[Although known by most preppers, it is an important note for newbies…]
Think about it, if the time comes when you need to eat the food that you have stored away for survival preparedness, it really should be the same food that you would normally eat day to day.
So many people when first getting started with food preps will buy foods that have a reputation as typical survival food such as MRE’s (Meal Ready to Eat), or 50 pound bags of wheat, grain, rice, and beans. Although these items will provide lots of calories, take up relatively little space, and last for quite a long time if stored properly, they are probably not what you normally eat every day.
Your body may have a hard time adjusting to such a different diet and it will probably take some time to adjust. You may also be challenged to know what to do with a sack of wheat or grain to make it palatable, or to combine with other ingredients for a better balance of taste and nutrients.
The most practical solution to build up a usable and tasty supply of long term food storage is… to buy a few more of the items that you normally eat day-to-day during each visit to the grocery store. The word, ‘usable’, is of key importance. The best food storage system is one where you are using and rotating your stock! So, if you buy foods that you normally eat, then you can start a system of rotating out and back in to your food storage supplies. That way, your foods will not expire and go to waste after a period of time.
If all you do is buy a large quantity of food and store it ‘just in case’ you need it, then at some point in time it will all expire and be wasted. Why not actually eat the food that you store and rotate the stock in and out? This way you will have a supply of food that will always be good, good because it is not expired, and good because it is what you eat and therefore tastes good!
The pint is to get started today with food storage.
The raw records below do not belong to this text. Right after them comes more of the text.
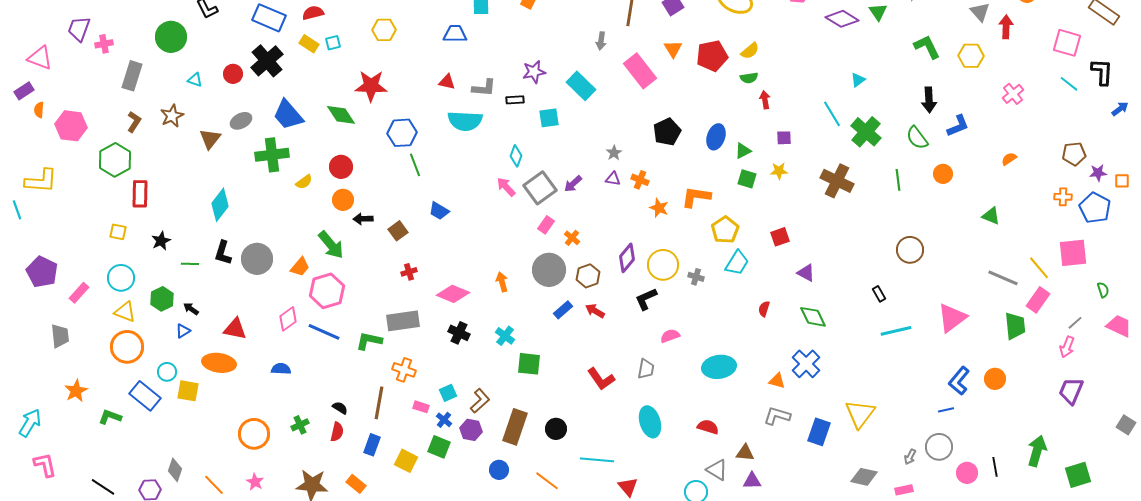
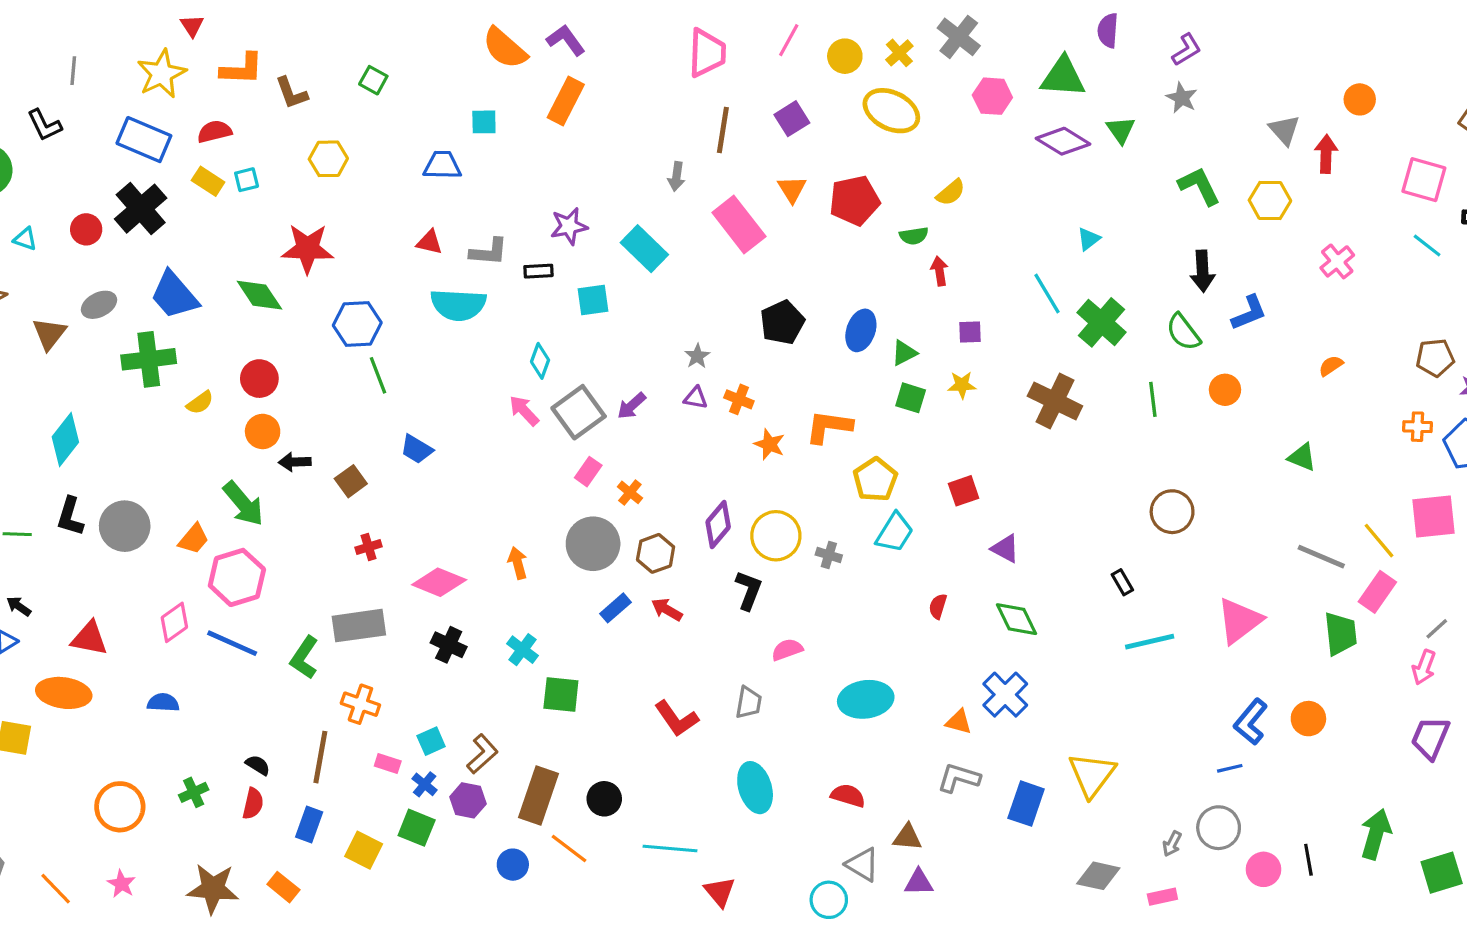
yellow semicircle: (750, 51) -> (951, 192), moved
black L-shape: (646, 299) -> (749, 590), turned 135
green L-shape: (369, 341) -> (304, 658), turned -68
orange line: (547, 481) -> (569, 849), moved

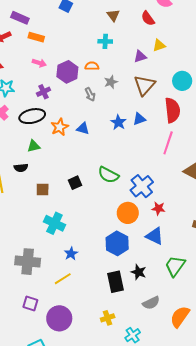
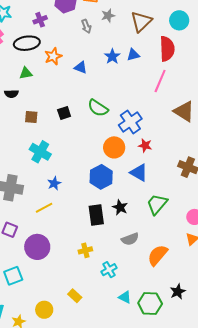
blue triangle: (83, 128) -> (81, 67), moved

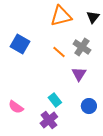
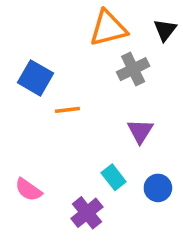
gray cross: (82, 47) -> (133, 69), moved, turned 30
orange line: (59, 52) -> (67, 110), moved, turned -48
cyan rectangle: (55, 100) -> (114, 177), moved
Even if you begin storing a little at a time, it will start the process of preparing and survival preparedness for you and your family.
‘Typical’ disruption scenarios that would require that you have extra food on hand are fairly short lived, so a food storage supply of 4 weeks will get you through most of them (regional power outage, storms, etc…). However if you develop a good system of food rotation, a much larger reserve is easily established, and will give you great peace of mind knowing that you will not be as dependent on the systems of food production and distribution that bring food to your local grocery store. Set a goal for 3 months storage, and go on from there!